Arabaya dikkatlice bindirip, o da şoför koltuğuna geçerek arabayı çalıştırdı. Pencereden beni gömdükleri yere baktığımda nefes alışlarım daha da yavaşlıyordu. İçinde bulunduğum araba sanki giderek küçülüyordu. Arabanın camını sonuna kadar açıp derin derin nefes almaya çabaladım.

"Az daha sabret hastaneye götüreceğim seni," dediğinde yorgun bakışlarımı ona çevirdim.
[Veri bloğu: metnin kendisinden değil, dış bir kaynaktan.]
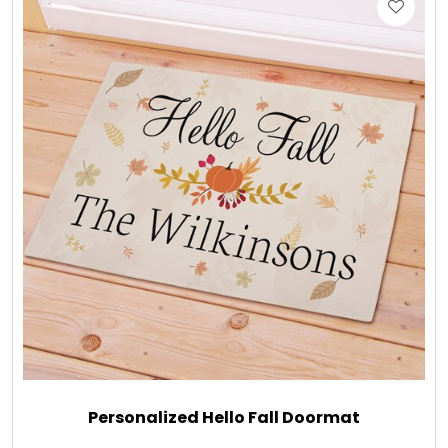
Personalized Hello Fall Doormat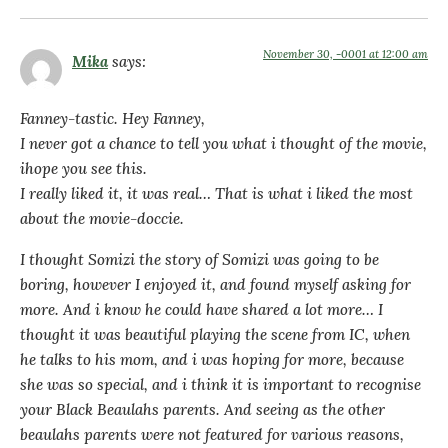
November 30, -0001 at 12:00 am
Mika
says:
Fanney-tastic. Hey Fanney,
I never got a chance to tell you what i thought of the movie,
ihope you see this.
I really liked it, it was real… That is what i liked the most
about the movie-doccie.
I thought Somizi the story of Somizi was going to be
boring, however I enjoyed it, and found myself asking for
more. And i know he could have shared a lot more… I
thought it was beautiful playing the scene from IC, when
he talks to his mom, and i was hoping for more, because
she was so special, and i think it is important to recognise
your Black Beaulahs parents. And seeing as the other
beaulahs parents were not featured for various reasons,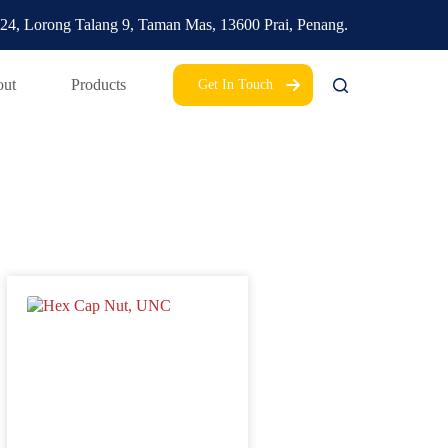
24, Lorong Talang 9,
Taman Mas,
13600 Prai, Penang.
ut
Products
Get In Touch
Sesli şekilde nefes alıp verdiğim için konuşmakta güçlük çekiyordum. Dudaklarımı aralayıp zor da olsa konuşmaya çabalıyordum.

"Ha-hayır... Boğulacak... gibi oluyorum... Lütfen b-beni oraya götürme," dedim zorlanarak. Korkuyordum hastaneden. Gördüğüm kabusların çoğu orada oluyordu. Oraya bırak gitmeyi adını bile anınca tüylerim diken diken oluyordu. Orası iyi değildi. Orada iyi şeyler olmuyordu. Hep kan vardı. Hep biri yaralıydı. Sesli bir şekilde soluk verdi.